埼玉県所沢市Tハウス
南の傾斜地に、変わらぬ光と抜け感を仕込んだ住宅埼玉県所沢市に建つ、木造2階建て + ルーフバルコニー + ウッドデッキテラスの「上質な家」。光と風を取り込む心地よい住まいを大切にしながら、設計力と技術力で、性能とデザインのどちらも諦めません。
外観
シンプルな構成の形態です。南側の大開口サッシが外観に強いインパクトを与え、夜には照明の光が印象深く浮かび上がります。装飾を加えるのではなく、開口部そのものを表情として見せる考え方です。
LDK・リビング
敷地南側に広がる斜面地に向かって、抜け感を大切にした計画です。

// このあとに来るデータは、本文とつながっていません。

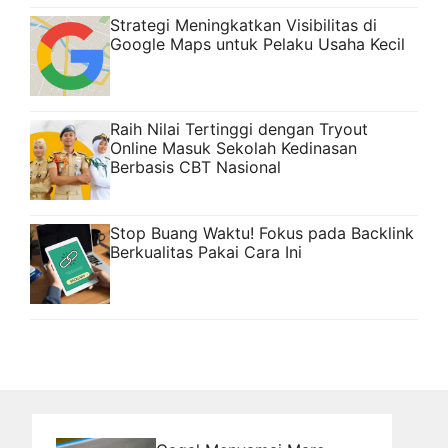
Strategi Meningkatkan Visibilitas di
Google Maps untuk Pelaku Usaha Kecil
Raih Nilai Tertinggi dengan Tryout
Online Masuk Sekolah Kedinasan
Berbasis CBT Nasional
Stop Buang Waktu! Fokus pada Backlink
Berkualitas Pakai Cara Ini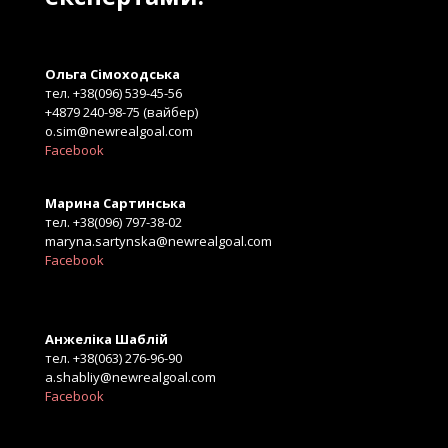
Ольга Сімоходська
тел. +38(096) 539-45-56
+4879 240-98-75 (вайбер)
o.sim@newrealgoal.com
Facebook
Марина Сартинська
тел. +38(096) 797-38-02
maryna.sartynska@newrealgoal.com
Facebook
Анжеліка Шаблій
тел. +38(063) 276-96-90
a.shabliy@newrealgoal.com
Facebook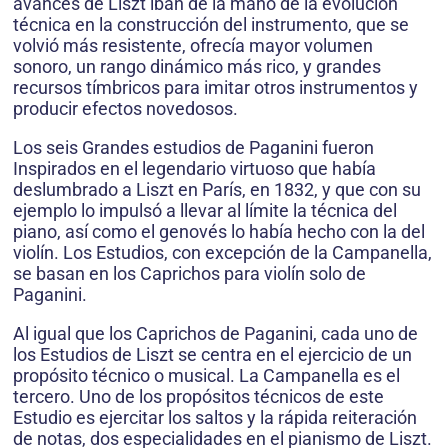
avances de Liszt iban de la mano de la evolución
técnica en la construcción del instrumento, que se
volvió más resistente, ofrecía mayor volumen
sonoro, un rango dinámico más rico, y grandes
recursos tímbricos para imitar otros instrumentos y
producir efectos novedosos.
Los seis Grandes estudios de Paganini fueron
Inspirados en el legendario virtuoso que había
deslumbrado a Liszt en París, en 1832, y que con su
ejemplo lo impulsó a llevar al límite la técnica del
piano, así como el genovés lo había hecho con la del
violín. Los Estudios, con excepción de la Campanella,
se basan en los Caprichos para violín solo de
Paganini.
Al igual que los Caprichos de Paganini, cada uno de
los Estudios de Liszt se centra en el ejercicio de un
propósito técnico o musical. La Campanella es el
tercero. Uno de los propósitos técnicos de este
Estudio es ejercitar los saltos y la rápida reiteración
de notas, dos especialidades en el pianismo de Liszt.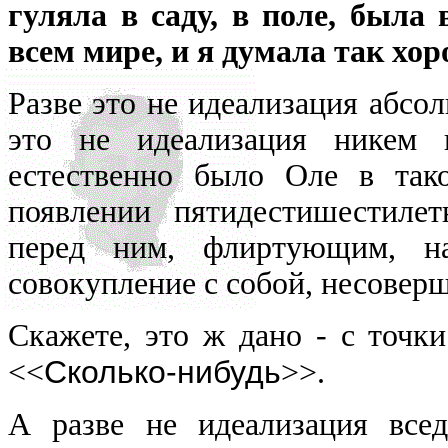
гуляла в саду, в поле, была 
всем мире, и я думала так хор
Разве это не идеализация абсо
это не идеализация никем 
естественно было Оле в так
появлении пятидестишестилет
перед ним, флиртующим, на
совокупление с собой, несовер
Скажете, это ж дано - с точки
Сколько-нибудь
<<
>>.
А разве не идеализация всед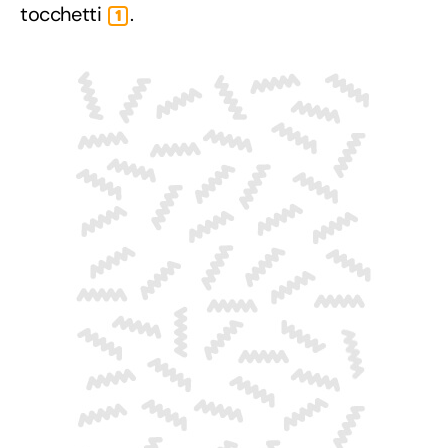
tocchetti
.
1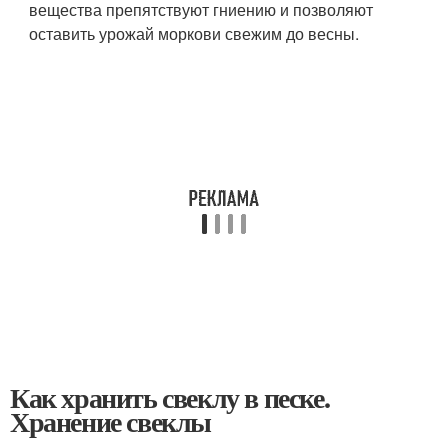
вещества препятствуют гниению и позволяют
оставить урожай моркови свежим до весны.
Как хранить свеклу в песке.
Хранение свеклы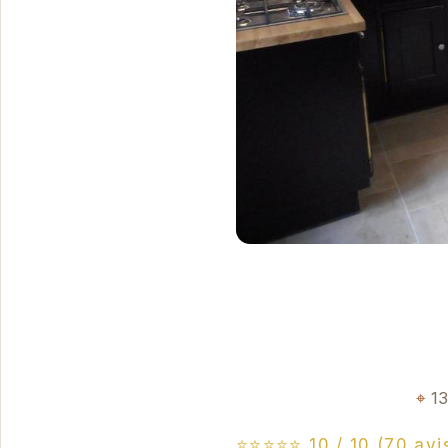
13
⭐⭐⭐⭐⭐ 10 / 10 (70 avi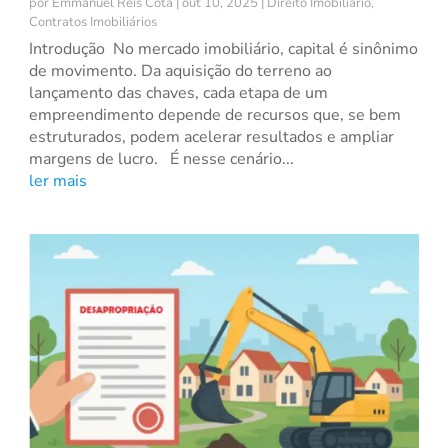
por
Emmanuel Reis Cota
|
out 10, 2025
|
Direito Imobiliário
,
Contratos Imobiliários
Introdução No mercado imobiliário, capital é sinônimo
de movimento. Da aquisição do terreno ao
lançamento das chaves, cada etapa de um
empreendimento depende de recursos que, se bem
estruturados, podem acelerar resultados e ampliar
margens de lucro. É nesse cenário...
ler mais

基本形はL型配置とし、半屋外空間のテラスをリビングとダイニングで挟み込みました。上部には吹抜けを設け、光と開放的な空間が生まれています。床材はカバの無垢フローリングをオイル仕上げとし、素材そのものの質感を活かしました。
キッチン
回遊性のあるアイランドキッチンです。裏側にはパントリーと水廻りを配置し、家事動線に優れた間取りにしています。リビングとダイニングの中心に位置し、それぞれの空間に対して開かれた、この家の要となる場所です。
建築家コメント
敷地の南側は傾斜地でした。敷地との間には道路があり、そのまま南に大きく開くと、道路からの視線が入り、プライバシーを確保できません。
さらに考えなければならなかったのが、将来この傾斜地が宅地として開発された場合です。そうなれば1階のリビングは新しい建物の影響を受け、光と開放性を失ってしまいます。いま見えている景色を前提にはできませんでした。
答えとしたのが、2つの仕掛けです。テラスには目隠しフェンスを設け、道路からの視線を遮りながら半屋外空間として使えるようにしました。そして、LDK上部の吹抜けに設けた大開口サッシの高窓から光を取り込みます。高い位置にある窓なら、将来隣接地に建物が建っても、採光と抜け感は保たれます。
1010houseでは、半屋外空間の活用や、将来的な環境の変化に対しても持続可能な提案を心がけています。いまの景色ではなく、これから先も変わらない光を、設計に組み込むことが大切だと考えています。
寝室・居室
居室は将来2部屋に分けられる可変性を持たせています。吹抜けを介してLDKとつながっており、個室にいながらも階下の気配を感じられる構成です。
和室
和室はリビングと一体的に使え、ハンガー扉の開閉によって個室としても利用できます。縁のない半畳の畳を敷くことで、和室然とした空間というより、リビングの一角のコーナーのような印象を与えています。客間としても、家事やお昼寝のスペースとしても使える一室です。